ATTENTI, CACCIATORI!
I POLITICI CI STANNO FREGANDO DI NUOVO
E’ notorio come gli uomini politici avversarono per decenni i Parchi Nazionale e Regionali, visti come istituzioni frenanti ogni forma di sviluppo, fino a che il mondo ambientalista per accattivarseli (i politici) fece capire loro che attraverso i Parchi avrebbero potuto comunque dare il via allo sviluppo del territorio quasi come e più di prima (cosa che oggi avviene ogni giorno, e che solo l’ambientalismo serio e controcorrente cerca di contrastare!); ma non solo, che i Parchi sarebbero potuti divenire dei centri di potere (poltronifici!) proprio per uomini come loro. Difatti, i famigerati (per chi scrive) Enti Parco, a questo servono, a creare poltrone per gli uomini politici, i quali, pur di avere queste poltrone (e prebende!) sono così divenuti paladini dei Parchi: addirittura oggi sono più spesso loro i proponenti di sempre nuovi Parchi che non gli ambientalisti. L’ultimo esempio è quello dei Parchi Nazionali proposti per la Sicilia. Altri esempi sono i Parchi Nazionali già istituiti nel centro e sud Italia, che hanno trasformato il nostro Meridione in una della aree – sulla carta! – più “protette” d’Europa.

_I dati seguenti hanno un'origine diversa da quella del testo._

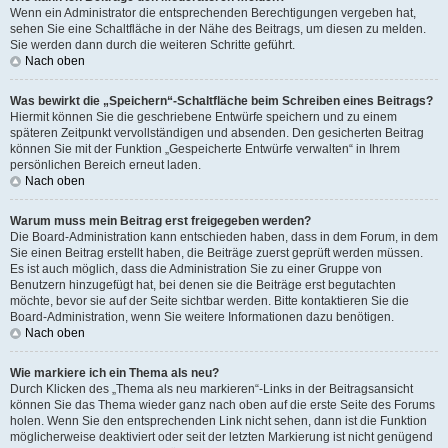
Wenn ein Administrator die entsprechenden Berechtigungen vergeben hat,
sehen Sie eine Schaltfläche in der Nähe des Beitrags, um diesen zu melden.
Sie werden dann durch die weiteren Schritte geführt.
Nach oben
Was bewirkt die „Speichern“-Schaltfläche beim Schreiben eines Beitrags?
Hiermit können Sie die geschriebene Entwürfe speichern und zu einem
späteren Zeitpunkt vervollständigen und absenden. Den gesicherten Beitrag
können Sie mit der Funktion „Gespeicherte Entwürfe verwalten“ in Ihrem
persönlichen Bereich erneut laden.
Nach oben
Warum muss mein Beitrag erst freigegeben werden?
Die Board-Administration kann entschieden haben, dass in dem Forum, in dem
Sie einen Beitrag erstellt haben, die Beiträge zuerst geprüft werden müssen.
Es ist auch möglich, dass die Administration Sie zu einer Gruppe von
Benutzern hinzugefügt hat, bei denen sie die Beiträge erst begutachten
möchte, bevor sie auf der Seite sichtbar werden. Bitte kontaktieren Sie die
Board-Administration, wenn Sie weitere Informationen dazu benötigen.
Nach oben
Wie markiere ich ein Thema als neu?
Durch Klicken des „Thema als neu markieren“-Links in der Beitragsansicht
können Sie das Thema wieder ganz nach oben auf die erste Seite des Forums
holen. Wenn Sie den entsprechenden Link nicht sehen, dann ist die Funktion
möglicherweise deaktiviert oder seit der letzten Markierung ist nicht genügend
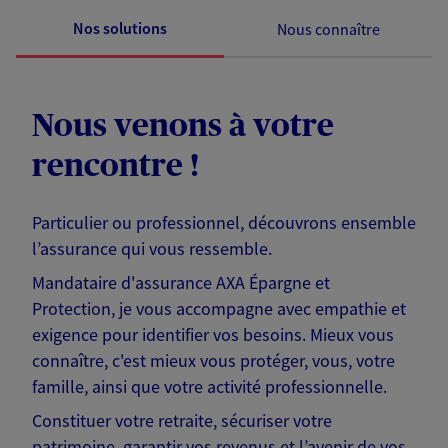
Nos solutions
Nous connaître
Nous venons à votre
rencontre !
Particulier ou professionnel, découvrons ensemble
l’assurance qui vous ressemble.
Mandataire d'assurance AXA Épargne et
Protection, je vous accompagne avec empathie et
exigence pour identifier vos besoins. Mieux vous
connaître, c'est mieux vous protéger, vous, votre
famille, ainsi que votre activité professionnelle.
Constituer votre retraite, sécuriser votre
patrimoine, garantir vos revenus et l’avenir de vos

A tutto ciò, sempre il mondo della caccia si era opposto e vi si oppone, ed allora ecco che i politici si sono inventati altre forme di Parchi, non più chiamati tali, ma sempre vincolati alla legge nazionale che li coordina, la 394/91, con il giochino che non definendoli tali, li si potesse tenere aperti alla caccia. E molti cacciatori, ed i loro supporter politici (di destra e di sinistra), sono cascati in questa trappola, per cui si sono cominciati a vedere in varie Regioni d’Italia la nascita di aree protette quali “Monumenti Naturali”, “Zone Naturali di Salvaguardia”, “Parchi Naturali” (al posto di Regionali). Peccato che alla prova della legge questa scelta non abbia retto.

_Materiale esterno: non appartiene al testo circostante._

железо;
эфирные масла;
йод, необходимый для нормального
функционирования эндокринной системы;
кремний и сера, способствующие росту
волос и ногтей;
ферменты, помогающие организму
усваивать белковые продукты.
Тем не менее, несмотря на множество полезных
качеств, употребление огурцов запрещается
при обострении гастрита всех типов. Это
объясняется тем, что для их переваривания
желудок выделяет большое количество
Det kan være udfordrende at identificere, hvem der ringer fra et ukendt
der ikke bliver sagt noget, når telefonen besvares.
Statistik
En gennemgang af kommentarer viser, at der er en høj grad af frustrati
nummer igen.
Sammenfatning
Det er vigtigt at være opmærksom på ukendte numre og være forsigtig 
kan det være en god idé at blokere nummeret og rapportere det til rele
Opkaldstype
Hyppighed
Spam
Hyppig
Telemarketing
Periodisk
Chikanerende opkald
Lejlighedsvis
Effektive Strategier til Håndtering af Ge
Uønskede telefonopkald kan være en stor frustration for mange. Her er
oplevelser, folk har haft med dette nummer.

E’ infatti recente la bocciatura, da parte della Consulta, della legge piemontese sulla gestione dei parchi e dell’attività venatoria. La Corte Costituzionale si è difatti espressa in merito (sentenza 193/2010 del 4 giugno scorso) sostenendo che quale che sia il tipo di area protetta, se prevista e/o comunque collegata alla 394, deve essere assoggettata al divieto di caccia. In pratica, secondo questa sentenza, qualsiasi legge regionale che istituisca delle aree protette deve fare riferimento alla 394 secondo il titolo V della Costituzione che assegna questa competenza solo allo Stato; Stato che ha disciplinato questa materia, appunto, con la 394.
Da ciò si evince come la scelta delle Aree Wilderness (designate, e non istituite, dai Comuni, con la previsione solo di un riconoscimento o presa d’atto regionale), sia l’unico modo per tutelare il territorio e l’ambiente senza violare la Costituzione né cadere nella trappola della 394 che obbligherebbe ad una inscindibile chiusura della caccia. I cacciatori stiano quindi all’erta, quando i Sindaci ed i loro politici di fiducia al fine di godere di finanziamenti regionali e/o statali (e relative poltrone!) propongono loro l’istituzione di Parchi ed altre forme di aree protette connesse alla 394 ed alle leggi regionali conseguenti: potrebbero trovarsi poi con territori irrevocabilmente chiusi alla caccia.